C’est le titre du grave éditorial en tête du dernier numéro de « Cardiologie Pratique » daté du 4 mars 2009.
Le constat est sans appel. L’industrie pharmaceutique est malade d’une sur-réglementation injuste qui fait diminuer ses ressources, elle réduit donc ses coûts, notamment le nombre d’encarts publicitaires dans la presse médicale. L’éditorial appelle donc au secours ses lecteurs en leur demandant de s’abonner.
Je cite un extrait: « Un journal de cardiologie vit, en général, grâce à ses abonnés et surtout grâce à ses ressources publicitaires. ce sont ces dernières qui se tarissent. Soumise à des pressions de plus en plus lourdes, à des règlements tatillons, à une politique de taxation et de surtaxation, à des amendes énormes généreusement distribuées sans motif sérieux, victime d’une politique du « tout générique », l’industrie pharmaceutique connaît une des périodes les plus difficiles de son histoire. »
Je précise que je suis abonné depuis des années à « Cardiologie Pratique », comme la plupart de mes collègues, et cela sans avoir versé un seul centime, ni avoir envoyé une demande d’abonnement.

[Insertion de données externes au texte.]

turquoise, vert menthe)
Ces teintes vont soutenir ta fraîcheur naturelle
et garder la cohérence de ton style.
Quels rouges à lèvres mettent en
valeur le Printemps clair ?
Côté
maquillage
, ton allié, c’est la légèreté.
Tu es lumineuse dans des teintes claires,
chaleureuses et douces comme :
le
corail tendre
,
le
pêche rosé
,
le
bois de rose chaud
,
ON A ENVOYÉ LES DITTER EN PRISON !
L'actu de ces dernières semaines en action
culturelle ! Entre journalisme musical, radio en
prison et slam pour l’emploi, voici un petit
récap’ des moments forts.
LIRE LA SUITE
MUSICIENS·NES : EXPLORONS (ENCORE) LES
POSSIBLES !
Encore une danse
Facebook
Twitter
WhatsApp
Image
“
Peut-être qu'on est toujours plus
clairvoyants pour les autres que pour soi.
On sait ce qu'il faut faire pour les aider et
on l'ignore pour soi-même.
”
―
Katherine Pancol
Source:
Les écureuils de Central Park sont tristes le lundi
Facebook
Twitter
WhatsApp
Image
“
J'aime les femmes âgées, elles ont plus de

Je présume donc que c’est un laboratoire pharmaceutique qui le paye pour moi, comme pour tous les autres.
La méforme actuelle de l’industrie pharmaceutique a donc probablement un double impact: cette dernière ne s’achète plus d’espaces publicitaires dans des journaux qu’elle finance en partie en abonnant d’office des médecins.
Par ailleurs, je trouve cet éditorial incroyablement courageux car, à ma connaissance, c’est la première fois qu’un rédacteur en chef d’une revue médicale exprime et revendique noir sur blanc sa dépendance en l’industrie pharmaceutique.

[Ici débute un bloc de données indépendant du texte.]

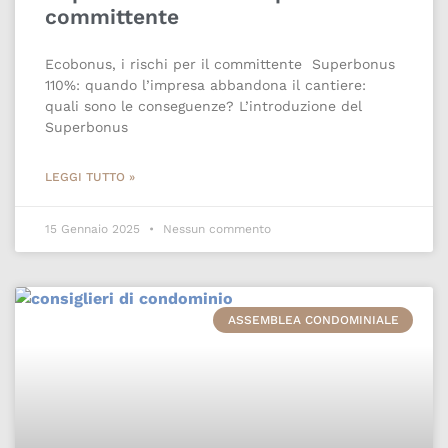
committente
Ecobonus, i rischi per il committente Superbonus
110%: quando l’impresa abbandona il cantiere:
quali sono le conseguenze? L’introduzione del
Superbonus
LEGGI TUTTO »
15 Gennaio 2025
Nessun commento
ASSEMBLEA CONDOMINIALE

Quelles solutions pour sortir de la crise?
Le rédacteur en chef en propose une en lançant un « abonnez-vous! » percutant. Est-ce à dire que je dois prendre un nouvel abonnement en plus de celui du labo pour soutenir « Cardiologie Pratique »?
Je propose modestement quelques pistes.
- Pourquoi ne pas faire le pari de l’indépendance vis à vis de l’industrie pharmaceutique?

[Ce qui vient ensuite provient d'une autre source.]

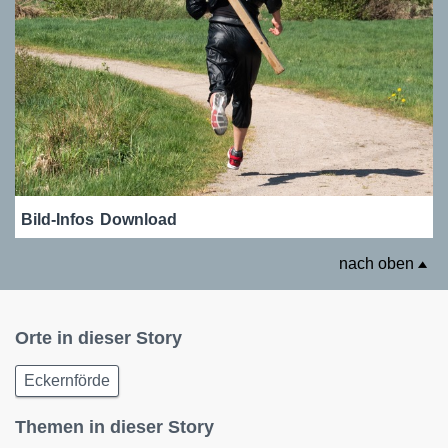
Bild-Infos
Download
nach oben
Orte in dieser Story
Eckernförde
Themen in dieser Story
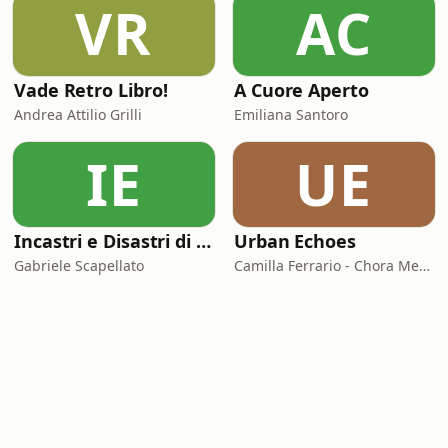
VR
AC
Vade Retro Libro!
A Cuore Aperto
Andrea Attilio Grilli
Emiliana Santoro
IE
UE
Incastri e Disastri di Coppia
Urban Echoes
Gabriele Scapellato
Camilla Ferrario - Chora Media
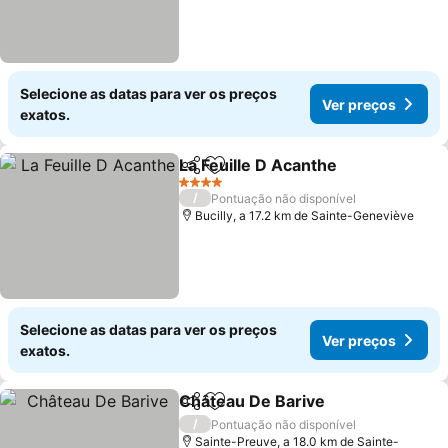
Selecione as datas para ver os preços
Ver preços
exatos.
La Feuille D Acanthe
Partilhar
Adicionar aos favoritos
Ver p
4 Estrelas
/
Pontuação não disponível
Bucilly, a 17.2 km de Sainte-Geneviève
Selecione as datas para ver os preços
Ver preços
exatos.
Château De Barive
Partilhar
Adicionar aos favoritos
Ver pre
/
Pontuação não disponível
Sainte-Preuve, a 18.0 km de Sainte-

- Pourquoi ne pas publier des articles intellectuellement honnêtes sur les nouvelles thérapeutiques et les essais cliniques?
- Pourquoi ne pas, par exemple, publier une série d’articles qui nous apprennent à séparer le bon grain de l’ivraie parmi les informations médicales que nous lisons ou écoutons chaque jour (je pense bien sûr à quelques données fondamentales de statistique médicale)?
- Pourquoi ne pas faire confiance en l’intelligence et le désir d’apprendre du lecteur?
En un mot, pourquoi ne pas faire le pari de la qualité et de l’indépendance qui intéresseraient, j’en suis certain, un véritable lectorat régulier et fidèle (même parmi les cardiologues) et non de compter, pour exister, sur une liste de noms à abonner dans le Filofax rouge d’une visiteuse médicale?
Je sais à quoi vous pensez. Ce tableau idéal de la presse médicale est le reflet presque exact de la revue Prescrire.
Et vous avez raison.
D’ailleurs, c’est drôle, le hasard est vraiment taquin, car dans le numéro de mars 2009, comme chaque année, la revue fait un petit résumé de ses finances.
Comme vous pourrez le constater ici (en accès libre), les choses vont plutôt bien.
La qualité est gagnante, parfois. Heureusement.
05/03/09, 20h50. Quelques modifications stylistiques et orthographiques et rajout du lien vers le site de Prescrire.